Interestingly, the serum HBV RNA was never considered as it is today. Studies suggested that it might be a significant clinical novel biomarker (5, 8, 9). Halgand et al., showed a correlation between the detection of pgRNA and cccDNA in tumors, and the absence of tumorous microvascular invasion and better patient survival (24). Wang et al., revealed that the serum HBV RNA level is in correlation with the intrahepatic HBV RNA level, intrahepatic HBV RNA, cccDNA, and the histological scores for grading and staging (25). The current study also found that the pretreatment intrahepatic cccDNA was positively correlated with serum HBV RNA (r = 0.25, P = 0.02) (16). The accumulating evidence suggests that the serum HBV RNA level might reflect the intrinsic characteristic of HBV replication resulting from the net efficiencies of pgRNA production, reverse transcription, and hepatocyte injury as well.
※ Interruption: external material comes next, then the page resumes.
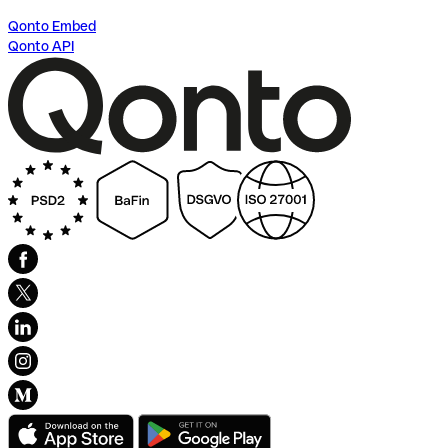
Qonto Embed
Qonto API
In conclusion, the current study found that the existence of serum HBV RNA can be a general virologic marker for patients with HBeAg-positive CHB infection, but not the HBeAg-negative ones during the natural history of HBV infection. The serum HBV RNA level could be affected by HBeAg status, serum HBV DNA, HBsAg levels, HBV genotype, and ALT and AST levels. As a new biomarker of HBV infection, it might have similar, but yet distinct, characteristics as serum HBV DNA and HBsAg. Its roles in viral replication, infection, survival, disease progression, and antiviral response should be investigated in further studies.